Es decir, debe buscar ante todo el bien común.
Para la Santa Sede, la diplomacia no es tampoco un fin en sí
misma sino que es otro método de comunión y evangelización.
Los medios no pueden negar la esencia del fin para el que son utilizados.
Ni el fin justifica los medios, ni los medios pueden ser convertidos
en finalidad de sí mismos. Por eso, así como el trabajo,
la ciencia, la técnica, las letras y las artes, la economía
y la política no pueden constituir un fin en sí mismas,
sino que deben ser puestas al servicio de la persona humana, la diplomacia
no puede pasar por encima del ser humano y del pueblo concreto al que
sirve y al que es enviado el representante.
La diplomacia existe para la persona humana. Las relaciones entre las
naciones y los pueblos existen para servir a la dignidad de la persona
humana, a su libertad y a sus derechos inalienables. Las relaciones
entre las autoridades que gobiernan las naciones existen para servir
a la persona del ciudadano que vive en ellas. La diplomacia vincula
a los pueblos para que se cree un clima de mayor respeto, tolerancia,
promoción y desarrollo de la persona humana. Esta debería
ser su prioridad y su fin.
Servicio diplomático y ciudadano común no pueden separarse.
Aún cuando pueda parecer que las relaciones se establecen sólo
entre autoridades, en el pensamiento contemporáneo ya va siendo
universalmente aceptado que la autoridad debe entenderse como un servicio
a los ciudadanos y este servicio pierde su sentido si se aleja de la
vida común de los pueblos, si olvida las personas a las que las
autoridades deben servir.
Si se obvia la vida cotidiana y se vive separado y a espaldas del pueblo
al que se sirve, la autoridad y el servicio diplomático pierden
su sentido. Ninguna autoridad quiere, hoy día, negar que existe
para servir a su pueblo. Por tanto sus relaciones diplomáticas
deben ser, y son en esencia, otra manera de servir a ese pueblo. Por
supuesto, una manera que no puede permitir el ingerencismo y los métodos
ajenos a unas relaciones internacionales respetuosas y solidarias.
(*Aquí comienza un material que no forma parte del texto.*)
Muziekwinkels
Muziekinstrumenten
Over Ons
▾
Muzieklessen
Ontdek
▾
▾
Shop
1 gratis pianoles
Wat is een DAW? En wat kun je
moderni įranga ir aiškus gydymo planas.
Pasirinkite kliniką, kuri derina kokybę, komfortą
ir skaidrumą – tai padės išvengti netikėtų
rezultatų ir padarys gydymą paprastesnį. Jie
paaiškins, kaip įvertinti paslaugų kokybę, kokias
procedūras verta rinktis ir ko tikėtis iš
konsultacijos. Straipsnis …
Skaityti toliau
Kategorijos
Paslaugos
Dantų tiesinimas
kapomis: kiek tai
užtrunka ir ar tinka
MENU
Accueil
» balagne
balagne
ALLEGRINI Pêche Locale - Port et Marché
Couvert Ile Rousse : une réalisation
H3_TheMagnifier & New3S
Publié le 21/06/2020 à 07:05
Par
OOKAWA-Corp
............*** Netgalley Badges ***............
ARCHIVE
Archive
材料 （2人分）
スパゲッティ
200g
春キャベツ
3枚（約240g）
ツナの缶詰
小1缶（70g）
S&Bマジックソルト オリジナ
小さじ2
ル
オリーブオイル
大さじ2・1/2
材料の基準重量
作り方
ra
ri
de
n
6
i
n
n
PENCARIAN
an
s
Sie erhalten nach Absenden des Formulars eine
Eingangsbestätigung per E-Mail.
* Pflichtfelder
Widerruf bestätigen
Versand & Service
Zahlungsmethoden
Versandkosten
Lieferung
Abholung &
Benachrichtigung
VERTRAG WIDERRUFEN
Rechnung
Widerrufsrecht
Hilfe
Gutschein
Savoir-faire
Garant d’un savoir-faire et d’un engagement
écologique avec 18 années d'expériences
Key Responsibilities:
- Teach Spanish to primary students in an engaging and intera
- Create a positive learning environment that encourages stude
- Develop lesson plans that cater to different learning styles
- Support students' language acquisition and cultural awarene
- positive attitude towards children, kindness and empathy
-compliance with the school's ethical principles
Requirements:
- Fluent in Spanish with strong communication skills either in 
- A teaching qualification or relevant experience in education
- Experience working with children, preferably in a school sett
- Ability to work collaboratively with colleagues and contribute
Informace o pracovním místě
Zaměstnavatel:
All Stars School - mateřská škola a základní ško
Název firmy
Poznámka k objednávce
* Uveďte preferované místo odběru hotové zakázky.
La diplomacia de la Santa Sede desea entender así las relaciones
entre los gobiernos, los pueblos y sus culturas habida cuenta que este
enfoque que prioriza el servicio a la persona humana y a las culturas,
permite salvar esas mismas culturas, identidades y proyectos autóctonos
de la faceta homogenizadora y estandarizante de la globalización.
De este modo, todo cuanto El Santo Padre y sus enviados hacen es para
contribuir, con la milenaria experiencia de la Iglesia, que es "experta
en humanidad", al desarrollo integral de todo el hombre, de todos
los hombres y de todas las naciones.
Ahora bien, estas relaciones entre el Vicario de Cristo y las Iglesias
particulares extendidas por toda la tierra a través de delegados
apostólicos se amplió, en determinada etapa de la historia,
a las relaciones entre el Papa y los príncipes que gobernaban
civilmente esos reinos. Luego, con el nacimiento de los Estados-Nación,
la Santa Sede comenzó a establecer relaciones entre el Vicario
de Cristo y las autoridades nacionales. Así los que fueron sólo
delegados ante la Iglesia local asumieron también la representación
y el diálogo con el Gobierno de la Nación.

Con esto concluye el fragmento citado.